What is being asked -> Once the line containing "setiap detailnya. CV. Kingkoper Promosindo" is found, return it and every line that follows, up to and including the final line of the material, exactly as written.

* * * * *

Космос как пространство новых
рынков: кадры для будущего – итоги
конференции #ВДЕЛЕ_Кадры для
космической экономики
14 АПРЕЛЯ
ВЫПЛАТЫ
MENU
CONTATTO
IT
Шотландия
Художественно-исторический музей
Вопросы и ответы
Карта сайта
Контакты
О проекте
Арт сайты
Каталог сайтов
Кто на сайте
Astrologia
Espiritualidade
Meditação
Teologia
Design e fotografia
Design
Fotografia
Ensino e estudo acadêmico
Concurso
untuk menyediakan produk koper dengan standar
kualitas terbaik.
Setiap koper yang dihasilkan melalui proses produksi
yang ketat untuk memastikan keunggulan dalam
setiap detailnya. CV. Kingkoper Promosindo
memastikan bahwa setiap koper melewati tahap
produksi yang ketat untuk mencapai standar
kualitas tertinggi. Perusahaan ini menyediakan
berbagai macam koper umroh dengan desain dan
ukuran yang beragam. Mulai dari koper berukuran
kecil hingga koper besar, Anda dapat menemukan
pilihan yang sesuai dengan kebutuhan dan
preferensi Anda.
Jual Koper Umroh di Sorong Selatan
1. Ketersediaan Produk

* * * * *

Answer to this task ->
setiap detailnya. CV. Kingkoper Promosindo
memastikan bahwa setiap koper melewati tahap
produksi yang ketat untuk mencapai standar
kualitas tertinggi. Perusahaan ini menyediakan
berbagai macam koper umroh dengan desain dan
ukuran yang beragam. Mulai dari koper berukuran
kecil hingga koper besar, Anda dapat menemukan
pilihan yang sesuai dengan kebutuhan dan
preferensi Anda.
Jual Koper Umroh di Sorong Selatan
1. Ketersediaan Produk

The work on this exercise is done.